Although the FXI’s volatility is lower than KWEB’s, KWEB surely has more significant upside potential, since it bets on the fastest growing sector in China – IT, while FXI bets on the whole market.
The latest quarterly reports from Chinese tech companies were very weak. The low growth rate of financial indicators in 2021 is partly due to the high base in 2020, as well as new regulations in the industry. Investors fear this trend will continue.
The situation with Russian ADRs has seriously affected the attitude towards Chinese stocks. Now investors are looking at them in a completely different way. If earlier the complete ban on the sale of shares for non-residents looked like nonsense, now it is a new reality. In case of any escalation, the Chinese Communist Party can use the Russian experience. Many foreign funds, due to the aggravation of situations and sanctions against the Russian Federation, have already lost billions, now everyone is looking at the risks associated with China from a different angle.
Given the CCP’s attitude towards investors, Chinese assets are likely to continue their sell-off.
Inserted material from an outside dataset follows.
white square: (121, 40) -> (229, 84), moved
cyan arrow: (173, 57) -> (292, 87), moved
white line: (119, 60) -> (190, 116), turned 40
That’s why I put a ‘Sell’ mark on this ETF and the Chinese market overall. Frankly, I don’t even think that if delisting and geopolitical risks would go away, KWEB will be a Buy or even Hold. China’s economic slowdown and uncertainty about the government’s next steps will likely keep investors away from the Chinese market.
The Chinese IT sector is one of the fastest-growing sectors. IT companies benefit from the constantly increasing demand in the country.
There is a chance that reduced pressure on technology companies from the Chinese government and regulators may encourage foreign investors to become interested in Chinese assets again since fundamental technology corporations are quite attractive in double and triple-digit financial growth rates.
Investing in China always comes with lots of risks, but now, when nobody knows what regulators’ next move is, it gets even riskier.
Although the ETF has lots of well-managed wide-moat companies, I believe that KWEB is a sell.